- What is needed
When you spot the word "POLICY" in a line of the data below, copy that line.

══ Records for the task ══

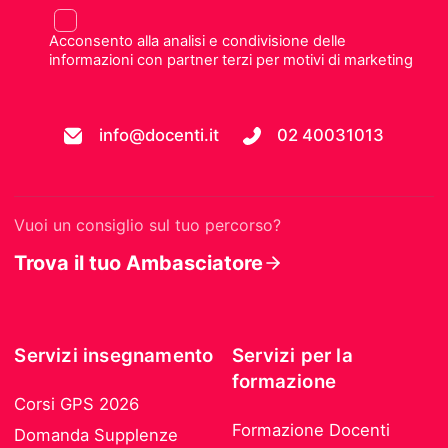
Acconsento alla analisi e condivisione delle
informazioni con partner terzi per motivi di marketing
info@docenti.it
02 40031013
Vuoi un consiglio sul tuo percorso?
Trova il tuo Ambasciatore
Servizi insegnamento
Servizi per la
formazione
Corsi GPS 2026
Formazione Docenti
Domanda Supplenze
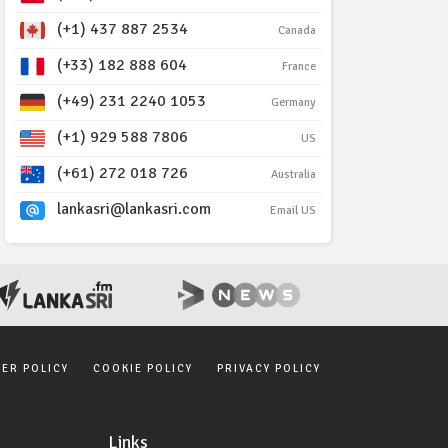
(+1) 437 887 2534
Canada
(+33) 182 888 604
France
(+49) 231 2240 1053
Germany
(+1) 929 588 7806
US
(+61) 272 018 726
Australia
lankasri@lankasri.com
Email US
SER POLICY
COOKIE POLICY
PRIVACY POLICY
Links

═══

- Written response
SER POLICY
COOKIE POLICY
PRIVACY POLICY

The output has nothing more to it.